However, the Sixth Circuit ultimately agreed with the district court that the Chairman’s pocket dial was not an “oral communication” as defined by the Wiretap Act, and therefore fell outside the scope of the Act’s protection. The court began its analysis by citing to one of its earlier decisions in which it had held that in order to qualify as an “oral communication,” a person must exhibit “an expectation of privacy that is both subjectively and objectively reasonable,” which is similar to the “reasonable expectation of privacy” test set out by the Supreme Court in Katz v. United States, 389 U.S. 347 (1967). The court further distilled its test into two components: “(1) whether a person exhibited an expectation of privacy and (2) whether that expectation was reasonable.” Since the Chairman effectively exposed his statements to a third party via the pocket dial, the court found that he did not exhibit an expectation of privacy, and clarified that “[e]xposure need not be deliberate and instead can be the inadvertent product of neglect.” The court went on to note that the Chairman could have taken any one of a number of steps to prevent exposure, such as by installing an app that prevents pocket dials. However, since he had not installed any such app, the court found that he was “no different from the person who exposes in-home activities by leaving drapes open or a webcam on and therefore has not exhibited an expectation of privacy.” Having decided that the Chairman had not exhibited an expectation of privacy, the court did not have to consider whether any such expectation was reasonable, and ruled that the Chairman’s statements fell outside the protection of the Wiretap Act.

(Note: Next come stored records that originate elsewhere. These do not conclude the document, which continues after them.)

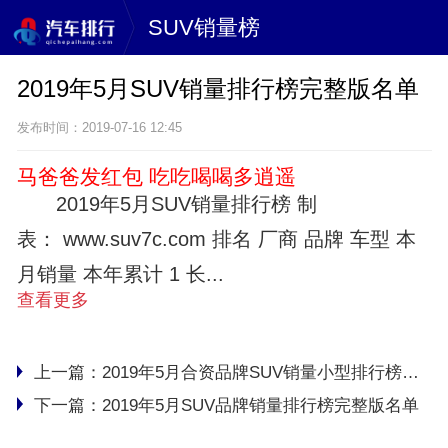
SUV销量榜
2019年5月SUV销量排行榜完整版名单
发布时间：2019-07-16 12:45
马爸爸发红包 吃吃喝喝多逍遥
2019年5月SUV销量排行榜 制
表： www.suv7c.com 排名 厂商 品牌 车型 本
月销量 本年累计 1 长...
查看更多
上一篇：
2019年5月合资品牌SUV销量小型排行榜完整版名单
下一篇：
2019年5月SUV品牌销量排行榜完整版名单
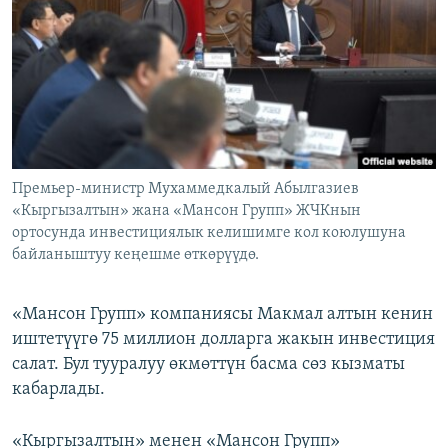
ОНЛАЙН ШЕРИНЕ
ЭЖЕ-СИҢДИЛЕР
АЗАТТЫК+
ЫҢГАЙСЫЗ СУРООЛОР
ЭЕ/АРнун бардык сайттары
Премьер-министр Мухаммедкалый Абылгазиев
«Кыргызалтын» жана «Мансон Групп» ЖЧКнын
ортосунда инвестициялык келишимге кол коюлушуна
байланыштуу кеңешме өткөрүүдө.
«Мансон Групп» компаниясы Макмал алтын кенин
иштетүүгө 75 миллион долларга жакын инвестиция
салат. Бул тууралуу өкмөттүн басма сөз кызматы
кабарлады.
«Кыргызалтын» менен «Мансон Групп»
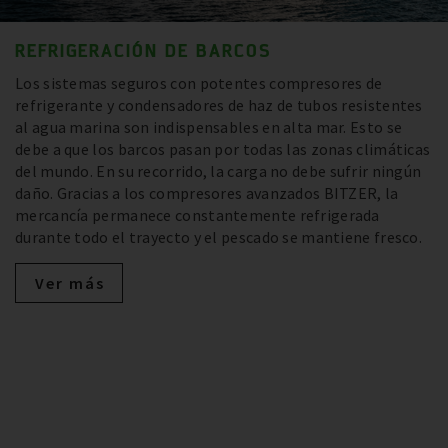
REFRIGERACIÓN DE BARCOS
Los sistemas seguros con potentes compresores de
refrigerante y condensadores de haz de tubos resistentes
al agua marina son indispensables en alta mar. Esto se
debe a que los barcos pasan por todas las zonas climáticas
del mundo. En su recorrido, la carga no debe sufrir ningún
daño. Gracias a los compresores avanzados BITZER, la
mercancía permanece constantemente refrigerada
durante todo el trayecto y el pescado se mantiene fresco.
Ver más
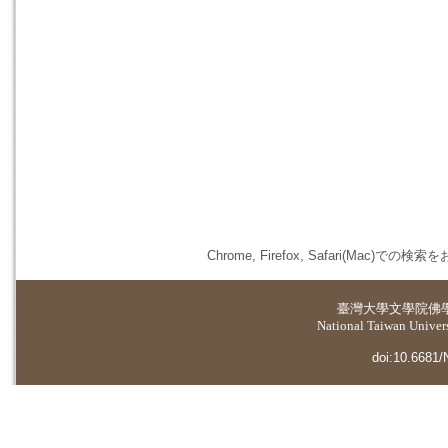
Chrome, Firefox, Safari(
臺灣大學
文學院佛
National Taiwan Universi
doi:10.6681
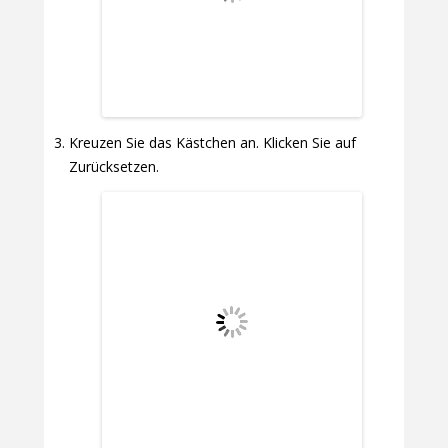
Kreuzen Sie das Kästchen an. Klicken Sie auf
Zurücksetzen.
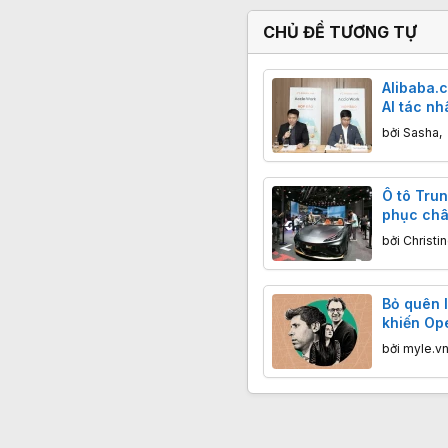
CHỦ ĐỀ TƯƠNG TỰ
Alibaba.
AI tác n
trợ doanh
bởi
Sasha
,
khẩu
Ô tô Tru
phục châ
bởi
Christi
Bỏ quên l
khiến Op
vương ch
bởi
myle.v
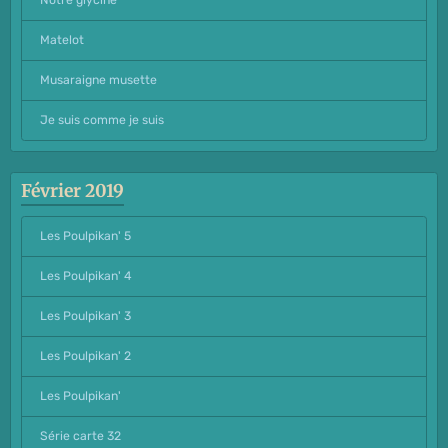
Notre glycine
Matelot
Musaraigne musette
Je suis comme je suis
Février 2019
Les Poulpikan' 5
Les Poulpikan' 4
Les Poulpikan' 3
Les Poulpikan' 2
Les Poulpikan'
Série carte 32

Notably, however, the Sixth Circuit reversed the district court’s holding that the Chairman’s wife did not exhibit an expectation of privacy, reasoning that “her awareness that her husband may have been carrying an interception-capable device … did not displace her expectation of privacy.” The Sixth Circuit remanded the case to the district court to determine whether the assistant’s actions qualified as “intentional use of a device” to intercept the Chairman’s wife’s oral communications.
In so holding, the Sixth Circuit underscored the premise that a person can lose his or her claim to an expectation of privacy through inadvertent exposure, even if that person is completely unaware of that exposure while it is happening. Though a person who leaves his or her drapes open presumably would see and be aware that the drapes are open, thereby exposing his or her activity to the outside world, the same cannot necessarily be said of a cell phone that dials a person’s colleague because it is bumped by another object while in a person’s pocket. The Sixth Circuit’s holding therefore serves as a lesson many cell phone users already have learned the hard way: beware the dreaded pocket dial.